Ознакомительная версия. Доступно 13 страниц из 63
В середине 440-х гг. до н. э. внутриполитическое противостояние в Афинах особенно обострилось. Впрочем, строго говоря, действительно серьезных опасений за свое лидерство Перикл мог не испытывать. Создается впечатление, что группировка его противников во главе с Фукидидом, сыном Мелесия, смирилась с положением «вечной оппозиции». Каких-либо новых, нестандартных ходов в политической борьбе «фукидидовцы» придумать не могли и ограничивались тем, что снова и снова повторяли все те же обвинения против Перикла – в том, что он слишком жестко эксплуатирует союзников по Архэ, хотя нужды в этом уже нет ввиду окончания войн как с Персией, так и со Спартой, и в том, что он напрасно тратит государственные средства на грандиозные строительные проекты. Демос, вполне удовлетворенный существующей ситуацией, по большей части просто не воспринимал эти нападки.

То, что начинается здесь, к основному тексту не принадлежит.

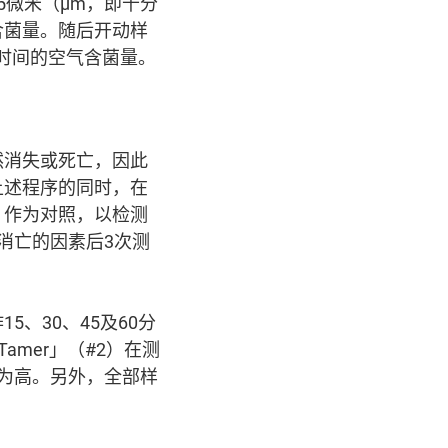
5微米（µm，即千分
含菌量。随后开动样
应时间的空气含菌量。
然消失或死亡，因此
上述程序的同时，在
，作为对照，以检测
消亡的因素后3次测
、30、45及60分
amer」（#2）在测
为高。另外，全部样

В целом борьба велась не на равных: влияние Перикла в 440-е гг. до н. э. было чрезвычайно значительным, а Фукидиду еще нужно было завоевывать авторитет. Впрочем, не исключено, что, если бы события были предоставлены своему естественному ходу, в очередной раз повторилась бы извечная парадигма афинской политики: популярность Перикла рано или поздно пошла бы на спад (он попросту «приелся» бы демосу»), оппозиция в свою очередь усилилась бы, и в конечном счете одна группировка элиты сменила бы у власти другую. Так бывало уже не раз. Каким прочным казалось положение Кимона на протяжении большей части 460-х гг. до н. э.! И все-таки одной политической неудачи (инцидента с отсылкой афинского контингента спартанцами в 462 г. до н. э.) оказалось достаточно, чтобы Кимона постигла полная опала.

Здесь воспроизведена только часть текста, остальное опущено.